__INFORMATION SUPPLIED__.
┌──
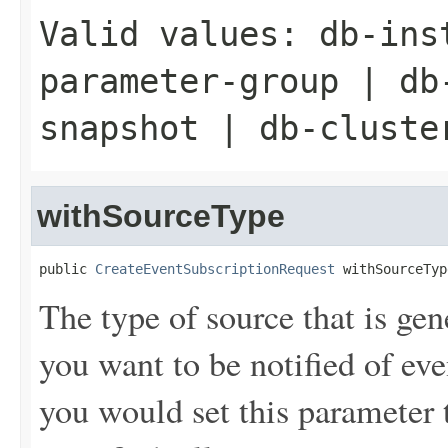
Valid values:
db-ins
parameter-group
|
db
snapshot
|
db-cluste
withSourceType
public 
CreateEventSubscriptionRequest
 withSourceTyp
The type of source that is gen
you want to be notified of ev
you would set this parameter t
└──
__ASSIGNED TASK__.
The answer should consist of the lines from the one with "CreateEventSubscriptionRequest" through the last line of the entries, duplicated exactly and nothing more.

__RESULT__.
CreateEventSubscriptionRequest
 withSourceTyp
The type of source that is gen
you want to be notified of ev
you would set this parameter t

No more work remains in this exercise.